Here is the future of electronic health records:
A digital scribe listens in on patient visits, its algorithm boiling down complex interactions into a concise progress note, no additional documentation required from the doctor.
An artificial intelligence assistant synthesizes data from a patient's electronic file with medical literature to offer physicians options for optimal care, based on the latest clinical evidence.
Patients use their smartphones to assemble an array of health care apps, uniquely tailored to them, that can communicate relevant information back to their providers.
Sound like an impossible dream? Dean Lloyd Minor, MD, believes it's within reach.
A new white paper (.pdf) from Stanford Medicine maps out an ambitious vision for the nearly ubiquitous, often-problematic digital documentation systems that have come to pervade the practice of medicine over the past decade.

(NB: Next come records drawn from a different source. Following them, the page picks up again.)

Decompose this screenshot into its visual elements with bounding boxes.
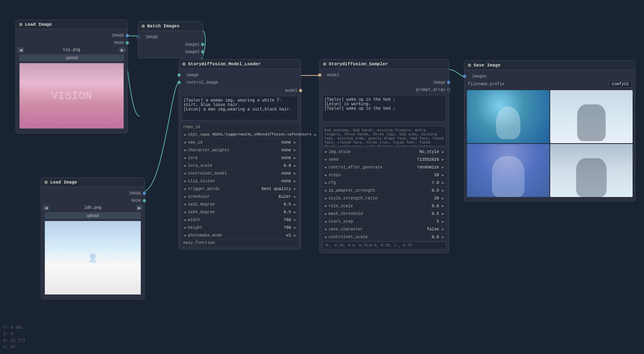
field-arrow-right-width[interactable]: ▶ [293, 218, 297, 222]
field-arrow-style-strength[interactable]: ◀ [323, 196, 328, 201]
field-arrow-start-step[interactable]: ◀ [323, 219, 328, 224]
field-arrow-right-seed[interactable]: ▶ [441, 157, 445, 162]
field-arrow-clip[interactable]: ◀ [182, 179, 187, 184]
field-arrow-char[interactable]: ◀ [182, 148, 187, 153]
image-prev-btn-2[interactable]: ◀ [43, 205, 49, 210]
field-arrow-right-clip[interactable]: ▶ [293, 179, 297, 184]
field-label-save-char: save_character [328, 227, 425, 232]
field-arrow-right-img-style[interactable]: ▶ [441, 150, 445, 154]
port-mask-out: MASK [16, 39, 127, 46]
field-arrow-control-after[interactable]: ◀ [323, 165, 328, 170]
field-arrow-right-controlnet-scale[interactable]: ▶ [441, 235, 445, 239]
field-arrow-right-controlnet[interactable]: ▶ [293, 171, 297, 176]
field-arrow-right-lora[interactable]: ▶ [293, 156, 297, 160]
image-prev-btn[interactable]: ◀ [18, 47, 24, 53]
field-arrow-right-style-strength[interactable]: ▶ [441, 196, 445, 201]
port-image2-main-connector[interactable] [143, 192, 146, 195]
storydiffusion-sampler-node: Storydiffusion_Sampler model image promp… [319, 59, 449, 253]
field-arrow-right-sa32[interactable]: ▶ [293, 202, 297, 207]
field-arrow-right-height[interactable]: ▶ [293, 226, 297, 230]
field-arrow-sa32[interactable]: ◀ [182, 202, 187, 207]
field-arrow-width[interactable]: ◀ [182, 218, 187, 222]
image-next-btn-2[interactable]: ▶ [136, 205, 143, 210]
port-loader-control-connector[interactable] [177, 81, 181, 84]
field-arrow-ip-adapter[interactable]: ◀ [323, 188, 328, 193]
upload-btn-1[interactable]: upload [19, 54, 124, 61]
field-arrow-right-save-char[interactable]: ▶ [441, 227, 445, 232]
field-arrow-vae[interactable]: ◀ [182, 140, 187, 145]
field-value-style-strength: 20 [433, 196, 441, 201]
field-label-controlnet: controlnet_model [187, 171, 279, 176]
upload-btn-2[interactable]: upload [44, 212, 141, 219]
port-image2-out-main: IMAGE [41, 190, 144, 197]
field-arrow-right-sa64[interactable]: ▶ [293, 210, 297, 215]
port-mask2-connector[interactable] [143, 199, 146, 202]
save-image-title: Save Image [474, 63, 500, 68]
port-sampler-image-label: image [430, 80, 449, 85]
field-arrow-lora-scale[interactable]: ◀ [182, 164, 187, 168]
load-image-1-header: Load Image [16, 20, 127, 29]
port-save-images-connector[interactable] [463, 75, 466, 78]
field-arrow-photomake[interactable]: ◀ [182, 233, 187, 238]
field-arrow-seed[interactable]: ◀ [323, 157, 328, 162]
port-loader-image-connector[interactable] [177, 73, 181, 77]
field-photomake: ◀ photomake_mode v2 ▶ [181, 232, 298, 239]
field-value-scheduler: Euler [277, 195, 293, 199]
port-mask-connector[interactable] [126, 41, 129, 44]
field-arrow-right-ckpt[interactable]: ▶ [313, 133, 317, 137]
field-value-save-char: false [425, 227, 441, 232]
field-arrow-right-photomake[interactable]: ▶ [293, 233, 297, 238]
port-sampler-model-in: model [320, 71, 449, 79]
port-sampler-model-connector[interactable] [318, 73, 321, 77]
field-arrow-steps[interactable]: ◀ [323, 173, 328, 177]
field-arrow-right-ip-adapter[interactable]: ▶ [441, 188, 445, 193]
field-label-ckpt: ckpt_name [187, 133, 210, 137]
filename-row: filename_prefix ComfyUI [465, 80, 635, 88]
field-trigger: ◀ trigger_words best quality ▶ [181, 185, 298, 192]
field-arrow-right-control-after[interactable]: ▶ [441, 165, 445, 170]
field-label-width: width [187, 218, 282, 222]
port-sampler-prompt-connector[interactable] [447, 88, 450, 91]
field-arrow-save-char[interactable]: ◀ [323, 227, 328, 232]
port-image2-connector[interactable] [201, 50, 204, 53]
field-arrow-right-char[interactable]: ▶ [293, 148, 297, 153]
field-arrow-role-scale[interactable]: ◀ [323, 204, 328, 208]
loader-prompt-text[interactable]: [Taylor] a woman img, wearing a white T-… [181, 96, 298, 120]
field-arrow-mask-threshold[interactable]: ◀ [323, 212, 328, 216]
image-next-btn[interactable]: ▶ [119, 47, 126, 53]
field-arrow-right-mask-threshold[interactable]: ▶ [441, 212, 445, 216]
field-arrow-lora[interactable]: ◀ [182, 156, 187, 160]
port-image2-label: image2 [181, 50, 203, 54]
field-arrow-sa64[interactable]: ◀ [182, 210, 187, 215]
field-arrow-right-scheduler[interactable]: ▶ [293, 195, 297, 199]
port-image1-connector[interactable] [201, 43, 204, 46]
field-arrow-right-lora-scale[interactable]: ▶ [293, 164, 297, 168]
field-label-mask-threshold: mask_threshold [328, 212, 430, 216]
field-arrow-trigger[interactable]: ◀ [182, 187, 187, 191]
field-ckpt-name: ◀ ckpt_name 0SDXL/juggernautXL_v8Rundiff… [181, 131, 298, 138]
field-steps: ◀ steps 20 ▶ [322, 171, 446, 179]
image-control-1: ◀ tsy.png ▶ [16, 46, 127, 53]
field-arrow-cfg[interactable]: ◀ [323, 181, 328, 185]
port-batch-in-connector[interactable] [137, 35, 140, 39]
field-arrow-controlnet-scale[interactable]: ◀ [323, 235, 328, 239]
status-i: I: 0 [3, 331, 25, 338]
field-arrow-ckpt[interactable]: ◀ [182, 133, 187, 137]
port-image-connector[interactable] [126, 34, 129, 37]
port-loader-control-in: control_image [179, 79, 301, 86]
field-arrow-right-cfg[interactable]: ▶ [441, 181, 445, 185]
field-arrow-img-style[interactable]: ◀ [323, 150, 328, 154]
sampler-prompt-text[interactable]: [Taylor] wake up in the bed ; [Lecun] is… [322, 95, 446, 122]
field-arrow-right-trigger[interactable]: ▶ [293, 187, 297, 191]
field-arrow-controlnet[interactable]: ◀ [182, 171, 187, 176]
field-arrow-scheduler[interactable]: ◀ [182, 195, 187, 199]
field-arrow-height[interactable]: ◀ [182, 226, 187, 230]
field-arrow-right-vae[interactable]: ▶ [293, 140, 297, 145]
field-arrow-right-start-step[interactable]: ▶ [441, 219, 445, 224]
field-height: ◀ height 768 ▶ [181, 224, 298, 231]
port-sampler-image-connector[interactable] [447, 81, 450, 84]
field-arrow-right-role-scale[interactable]: ▶ [441, 204, 445, 208]
field-arrow-right-steps[interactable]: ▶ [441, 173, 445, 177]
port-loader-model-connector[interactable] [299, 89, 302, 92]
field-value-controlnet: none [280, 171, 293, 176]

Drawing from panel discussions and breakout conversations at last summer's EHR National Symposium at Stanford, the paper details obstacles and offers solutions for achieving the full potential of computerized patient record systems.

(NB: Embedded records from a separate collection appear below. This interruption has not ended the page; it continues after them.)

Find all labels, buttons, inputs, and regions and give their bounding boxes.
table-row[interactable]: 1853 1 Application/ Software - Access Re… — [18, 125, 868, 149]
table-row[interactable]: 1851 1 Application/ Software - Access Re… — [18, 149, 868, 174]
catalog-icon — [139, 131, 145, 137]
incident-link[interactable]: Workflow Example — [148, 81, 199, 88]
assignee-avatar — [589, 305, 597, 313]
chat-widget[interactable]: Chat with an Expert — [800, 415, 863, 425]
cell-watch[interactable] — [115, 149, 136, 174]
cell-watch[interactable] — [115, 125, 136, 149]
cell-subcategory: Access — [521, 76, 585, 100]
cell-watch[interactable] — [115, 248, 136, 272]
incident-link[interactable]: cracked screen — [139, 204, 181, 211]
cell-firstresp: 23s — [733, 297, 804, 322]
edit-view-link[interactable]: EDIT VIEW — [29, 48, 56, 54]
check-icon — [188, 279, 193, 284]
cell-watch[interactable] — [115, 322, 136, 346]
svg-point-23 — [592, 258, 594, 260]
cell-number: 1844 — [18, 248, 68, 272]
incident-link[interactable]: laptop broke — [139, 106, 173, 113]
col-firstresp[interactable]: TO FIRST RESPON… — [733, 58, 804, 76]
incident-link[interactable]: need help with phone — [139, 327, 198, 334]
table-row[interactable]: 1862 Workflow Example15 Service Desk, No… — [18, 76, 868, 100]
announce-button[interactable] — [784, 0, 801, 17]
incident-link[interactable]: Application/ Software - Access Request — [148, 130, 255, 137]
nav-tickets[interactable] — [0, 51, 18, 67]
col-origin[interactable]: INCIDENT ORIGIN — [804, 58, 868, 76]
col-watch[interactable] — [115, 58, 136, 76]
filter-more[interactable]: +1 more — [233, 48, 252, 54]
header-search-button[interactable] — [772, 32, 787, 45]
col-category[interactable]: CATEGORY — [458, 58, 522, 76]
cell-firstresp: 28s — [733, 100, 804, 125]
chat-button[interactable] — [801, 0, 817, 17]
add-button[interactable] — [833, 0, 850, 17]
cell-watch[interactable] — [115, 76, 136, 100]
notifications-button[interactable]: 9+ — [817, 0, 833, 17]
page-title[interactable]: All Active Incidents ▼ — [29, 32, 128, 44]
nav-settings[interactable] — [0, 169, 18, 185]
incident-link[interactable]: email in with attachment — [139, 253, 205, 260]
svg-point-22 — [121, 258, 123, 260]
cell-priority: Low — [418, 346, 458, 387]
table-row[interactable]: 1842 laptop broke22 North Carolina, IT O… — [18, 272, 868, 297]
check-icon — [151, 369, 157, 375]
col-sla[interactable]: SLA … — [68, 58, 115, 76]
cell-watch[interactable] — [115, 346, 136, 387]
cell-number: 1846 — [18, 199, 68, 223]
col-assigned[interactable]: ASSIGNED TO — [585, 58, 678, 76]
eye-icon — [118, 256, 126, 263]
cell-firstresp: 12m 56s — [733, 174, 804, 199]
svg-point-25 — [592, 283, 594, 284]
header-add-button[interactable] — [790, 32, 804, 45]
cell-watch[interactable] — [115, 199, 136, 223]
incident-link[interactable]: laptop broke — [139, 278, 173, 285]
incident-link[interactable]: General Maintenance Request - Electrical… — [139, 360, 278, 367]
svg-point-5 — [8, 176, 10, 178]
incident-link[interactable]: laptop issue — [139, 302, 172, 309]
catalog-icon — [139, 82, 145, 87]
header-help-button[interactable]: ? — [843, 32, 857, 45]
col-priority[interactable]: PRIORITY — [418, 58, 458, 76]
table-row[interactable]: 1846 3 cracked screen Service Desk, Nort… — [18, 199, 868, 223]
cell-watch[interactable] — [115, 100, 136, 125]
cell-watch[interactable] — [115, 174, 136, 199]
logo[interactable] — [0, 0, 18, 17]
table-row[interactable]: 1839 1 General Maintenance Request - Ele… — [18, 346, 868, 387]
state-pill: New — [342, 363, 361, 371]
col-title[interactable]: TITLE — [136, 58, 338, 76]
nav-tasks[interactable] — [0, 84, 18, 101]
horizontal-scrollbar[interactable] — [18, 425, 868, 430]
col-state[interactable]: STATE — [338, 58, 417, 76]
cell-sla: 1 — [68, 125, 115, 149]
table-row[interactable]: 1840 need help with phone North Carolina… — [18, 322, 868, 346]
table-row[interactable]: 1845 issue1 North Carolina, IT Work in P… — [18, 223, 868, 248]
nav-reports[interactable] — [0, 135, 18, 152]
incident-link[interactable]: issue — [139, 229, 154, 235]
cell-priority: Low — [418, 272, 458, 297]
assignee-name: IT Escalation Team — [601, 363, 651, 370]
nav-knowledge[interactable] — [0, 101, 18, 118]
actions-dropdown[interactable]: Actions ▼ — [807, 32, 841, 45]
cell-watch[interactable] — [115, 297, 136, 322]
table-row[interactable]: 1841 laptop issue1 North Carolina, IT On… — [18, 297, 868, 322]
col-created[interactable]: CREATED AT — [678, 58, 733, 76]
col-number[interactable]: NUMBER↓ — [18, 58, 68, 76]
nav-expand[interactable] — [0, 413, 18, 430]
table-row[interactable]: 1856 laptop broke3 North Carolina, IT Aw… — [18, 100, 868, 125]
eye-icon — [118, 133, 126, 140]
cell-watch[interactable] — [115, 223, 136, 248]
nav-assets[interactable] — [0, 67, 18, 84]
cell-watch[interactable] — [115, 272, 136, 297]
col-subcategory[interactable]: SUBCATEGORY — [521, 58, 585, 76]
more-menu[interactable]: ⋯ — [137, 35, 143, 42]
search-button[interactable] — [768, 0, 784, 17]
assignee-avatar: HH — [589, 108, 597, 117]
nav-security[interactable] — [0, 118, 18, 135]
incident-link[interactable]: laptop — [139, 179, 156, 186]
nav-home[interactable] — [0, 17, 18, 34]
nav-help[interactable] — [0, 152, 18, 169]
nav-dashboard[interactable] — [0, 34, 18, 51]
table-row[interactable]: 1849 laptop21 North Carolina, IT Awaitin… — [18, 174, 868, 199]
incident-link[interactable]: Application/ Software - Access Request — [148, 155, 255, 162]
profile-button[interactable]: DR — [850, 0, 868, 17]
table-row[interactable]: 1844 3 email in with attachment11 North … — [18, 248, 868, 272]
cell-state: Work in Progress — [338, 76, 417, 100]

Minor explains the importance of tackling EHR challenges in an accompanying piece on his LinkedIn page:
Awaiting an elegant technology fix is an alluring prospect. However, in reality, technology is only one piece of a large and complex puzzle that we must solve in order to arrive at our vision for EHRs by 2028. In the paper, we examine those other pieces and how they fit together.
Over the past decade, as electronic records replaced paper files across the country, providers have encountered a number of headaches integrating the new systems into patient care. A recent Stanford Medicine survey conducted by The Harris Poll details the continuing frustration of primary care doctors across the country -- an angst which Stanford professor Abraham Verghese, MD, captures in a New York Times Magazine article quoted by the white paper:
A clinician will make roughly 4,000 keyboard clicks during a busy 10-hour emergency-room shift... In the process, our daily progress notes have become bloated cut-and-paste monsters that are inaccurate and hard to wade through.

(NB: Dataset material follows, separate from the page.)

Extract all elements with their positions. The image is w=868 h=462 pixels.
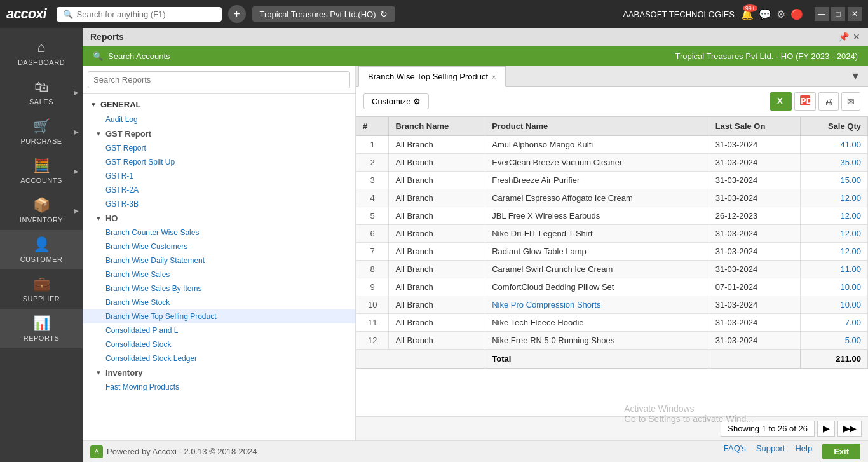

Culprits include an array of challenges, ranging from inadequate training to billing inefficiencies, a lack of common technology standards to business incentives discouraging communication among a patient's providers. The white paper explores all of these issues, while offering an extensive list of recommendations for medical practices, payers, regulators and technologists, to pave the way for improvement. As the white paper notes:
Although EHRs have many problems, there are reasons to believe that they will eventually start living up to their promise. With some changes in technology, regulations and attention to training, EHRs may soon serve as the backbone of an information revolution in health care, one that will transform health care the way digital technologies are changing banking, finance, transportation, navigation, internet search, retail, and other industries.